Print the line containing "Where is 'right kidney'? (SVG masks)" and each line after it through the end of the material below, exactly as it appears, but skip the pictures.

Data for analysis —
######

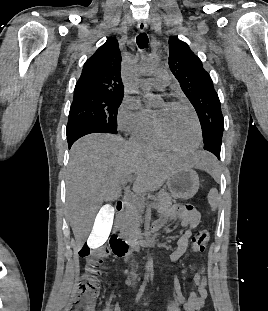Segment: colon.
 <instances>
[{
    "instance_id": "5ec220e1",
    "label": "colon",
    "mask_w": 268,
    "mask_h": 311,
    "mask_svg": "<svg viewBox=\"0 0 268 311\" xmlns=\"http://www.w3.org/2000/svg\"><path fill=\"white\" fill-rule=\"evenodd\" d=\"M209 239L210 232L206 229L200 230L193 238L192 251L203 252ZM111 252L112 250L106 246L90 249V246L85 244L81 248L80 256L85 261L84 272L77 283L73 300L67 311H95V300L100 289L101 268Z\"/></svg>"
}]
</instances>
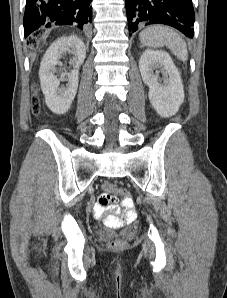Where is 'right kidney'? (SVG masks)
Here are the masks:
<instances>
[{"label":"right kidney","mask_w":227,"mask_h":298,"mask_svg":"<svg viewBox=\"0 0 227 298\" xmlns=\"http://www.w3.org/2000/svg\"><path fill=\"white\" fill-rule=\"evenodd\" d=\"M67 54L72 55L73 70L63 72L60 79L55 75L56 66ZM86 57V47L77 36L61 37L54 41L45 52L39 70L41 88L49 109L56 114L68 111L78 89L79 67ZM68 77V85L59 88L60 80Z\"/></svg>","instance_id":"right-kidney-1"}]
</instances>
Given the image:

######

Solution —
Where is 'right kidney'? (SVG masks)
Here are the masks:
<instances>
[{"label":"right kidney","mask_w":227,"mask_h":298,"mask_svg":"<svg viewBox=\"0 0 227 298\" xmlns=\"http://www.w3.org/2000/svg\"><path fill=\"white\" fill-rule=\"evenodd\" d=\"M67 54L72 55L73 70L63 72L60 79L55 75L56 66ZM86 57V47L77 36L61 37L54 41L45 52L39 70L41 88L49 109L56 114L68 111L78 89L79 67ZM68 77V85L59 88L60 80Z\"/></svg>","instance_id":"right-kidney-1"}]
</instances>
Given the image:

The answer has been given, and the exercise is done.